I am all for grand visions and strategies. But the people who seem to make them come true usually seem to have deep understanding of the little details required to make them work — or if they don't, they have the wisdom to surround themselves with people who can offset their weaknesses and who have the courage to argue with them when there is no clear path between their dreams and reality. I guess this is one of the themes that I have written about before, especially in The Knowing-Doing Gap (with Jeff Pfeffer). But it is bothering me more lately, as I've had some conversations with project managers who have been assigned tasks by naive and overconfident leaders — things like implementing IT systems and building software. And when they couldn't succeed because of absurd deadlines, tiny staffs, small budgets, and in some cases, because it simply wasn't technically possible to do what the leaders wanted, they were blamed. Such sad tales further reinforce my view that talking about what people ought to do and telling them to do it is a lot easier than actually getting it done.

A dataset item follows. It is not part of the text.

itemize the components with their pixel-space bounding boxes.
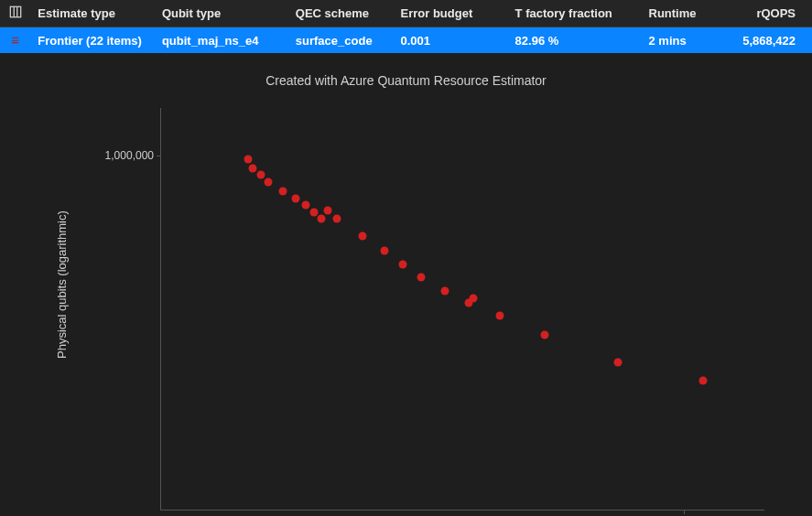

I am not much rejecting the distinction between leadership and management, but I am saying that the best leaders do something that might be most properly called a mix of leadership and management (a great example is HP CEO Mark Hurd) , or at least, lead in a way that constantly takes into account the importance of management. And some of the worst senior executives use the distinction between
leadership and management as an excuse to avoid learning the details
they need to understand the big picture and to select the right strategies.
In Bennis speak, I guess I am saying: To do the right thing, a leader needs to understand what it takes to do things right."